- _YOUR TASK_
Omit the pictures and retype only the lines from the one containing "Detect and mask" through the end of the listing, both ends included.

- _DATA PROVIDED_
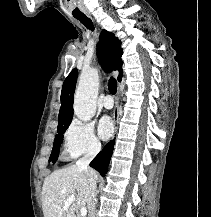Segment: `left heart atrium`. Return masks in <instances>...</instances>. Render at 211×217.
Here are the masks:
<instances>
[{
  "label": "left heart atrium",
  "instance_id": "obj_1",
  "mask_svg": "<svg viewBox=\"0 0 211 217\" xmlns=\"http://www.w3.org/2000/svg\"><path fill=\"white\" fill-rule=\"evenodd\" d=\"M98 132L102 139L107 140L113 133V123L108 116H104L100 119L98 125Z\"/></svg>",
  "mask_w": 211,
  "mask_h": 217
}]
</instances>
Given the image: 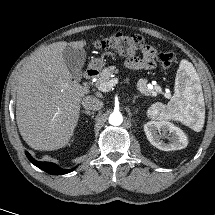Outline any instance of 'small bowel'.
<instances>
[{
    "label": "small bowel",
    "mask_w": 215,
    "mask_h": 215,
    "mask_svg": "<svg viewBox=\"0 0 215 215\" xmlns=\"http://www.w3.org/2000/svg\"><path fill=\"white\" fill-rule=\"evenodd\" d=\"M155 50L151 46L143 49L142 57L130 58L126 61V66L133 70H148L155 67Z\"/></svg>",
    "instance_id": "obj_1"
}]
</instances>
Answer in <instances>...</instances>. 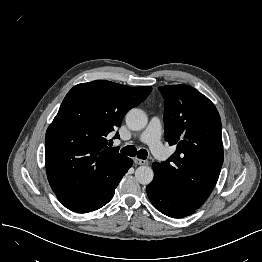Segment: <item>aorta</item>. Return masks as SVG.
Returning a JSON list of instances; mask_svg holds the SVG:
<instances>
[{
    "instance_id": "1",
    "label": "aorta",
    "mask_w": 262,
    "mask_h": 262,
    "mask_svg": "<svg viewBox=\"0 0 262 262\" xmlns=\"http://www.w3.org/2000/svg\"><path fill=\"white\" fill-rule=\"evenodd\" d=\"M147 123V115L141 109L132 108L126 114V124L131 130H142L146 127ZM153 177V169L149 166H140L135 171V178L142 185L150 184Z\"/></svg>"
}]
</instances>
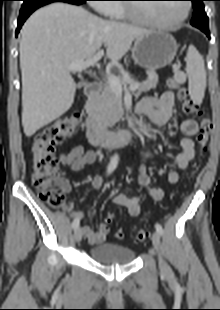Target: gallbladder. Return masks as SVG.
Segmentation results:
<instances>
[{"instance_id":"bac80fb5","label":"gallbladder","mask_w":220,"mask_h":310,"mask_svg":"<svg viewBox=\"0 0 220 310\" xmlns=\"http://www.w3.org/2000/svg\"><path fill=\"white\" fill-rule=\"evenodd\" d=\"M82 86H83V83H82V82H80V83L77 84V87H78V88H81Z\"/></svg>"}]
</instances>
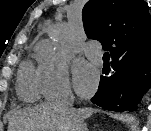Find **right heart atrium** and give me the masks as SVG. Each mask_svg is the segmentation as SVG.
I'll return each instance as SVG.
<instances>
[{
	"label": "right heart atrium",
	"mask_w": 151,
	"mask_h": 131,
	"mask_svg": "<svg viewBox=\"0 0 151 131\" xmlns=\"http://www.w3.org/2000/svg\"><path fill=\"white\" fill-rule=\"evenodd\" d=\"M37 74L45 98L59 99L71 96L68 60L63 53L51 50L42 55Z\"/></svg>",
	"instance_id": "d8ad5b80"
}]
</instances>
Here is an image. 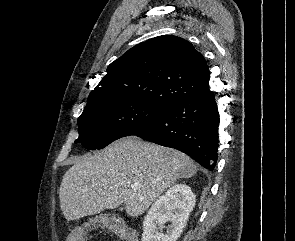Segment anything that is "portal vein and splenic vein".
Instances as JSON below:
<instances>
[{
  "instance_id": "18ae733b",
  "label": "portal vein and splenic vein",
  "mask_w": 295,
  "mask_h": 241,
  "mask_svg": "<svg viewBox=\"0 0 295 241\" xmlns=\"http://www.w3.org/2000/svg\"><path fill=\"white\" fill-rule=\"evenodd\" d=\"M131 188H132V190H137L138 188H139V185L138 184H133L132 186H131Z\"/></svg>"
}]
</instances>
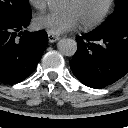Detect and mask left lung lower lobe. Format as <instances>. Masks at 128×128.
<instances>
[{
    "label": "left lung lower lobe",
    "mask_w": 128,
    "mask_h": 128,
    "mask_svg": "<svg viewBox=\"0 0 128 128\" xmlns=\"http://www.w3.org/2000/svg\"><path fill=\"white\" fill-rule=\"evenodd\" d=\"M70 67L86 86L100 89L128 72V22L87 33L77 39Z\"/></svg>",
    "instance_id": "0a47b994"
}]
</instances>
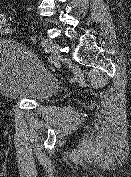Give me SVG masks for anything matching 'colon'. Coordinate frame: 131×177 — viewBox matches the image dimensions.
<instances>
[{
	"label": "colon",
	"instance_id": "5ec220e1",
	"mask_svg": "<svg viewBox=\"0 0 131 177\" xmlns=\"http://www.w3.org/2000/svg\"><path fill=\"white\" fill-rule=\"evenodd\" d=\"M12 33V26L6 15L0 12V36H8Z\"/></svg>",
	"mask_w": 131,
	"mask_h": 177
}]
</instances>
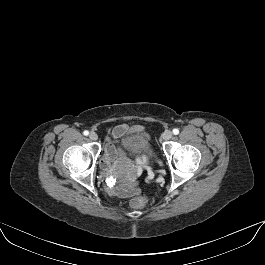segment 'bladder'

- _RESPONSE FOR THIS EXERCISE_
Detect and mask left lung lower lobe. Format as <instances>. Masks at 128×128.
<instances>
[{
    "label": "left lung lower lobe",
    "mask_w": 128,
    "mask_h": 128,
    "mask_svg": "<svg viewBox=\"0 0 128 128\" xmlns=\"http://www.w3.org/2000/svg\"><path fill=\"white\" fill-rule=\"evenodd\" d=\"M70 67L86 86L100 89L128 72V22L87 33L77 39Z\"/></svg>",
    "instance_id": "0a47b994"
}]
</instances>
Give me SVG masks for anything matching 'colon'. Coordinate frame: 131×177 — viewBox matches the image dimensions.
<instances>
[{
	"label": "colon",
	"instance_id": "5ec220e1",
	"mask_svg": "<svg viewBox=\"0 0 131 177\" xmlns=\"http://www.w3.org/2000/svg\"><path fill=\"white\" fill-rule=\"evenodd\" d=\"M12 33V26L6 15L0 12V36H8Z\"/></svg>",
	"mask_w": 131,
	"mask_h": 177
}]
</instances>
segment 'bladder'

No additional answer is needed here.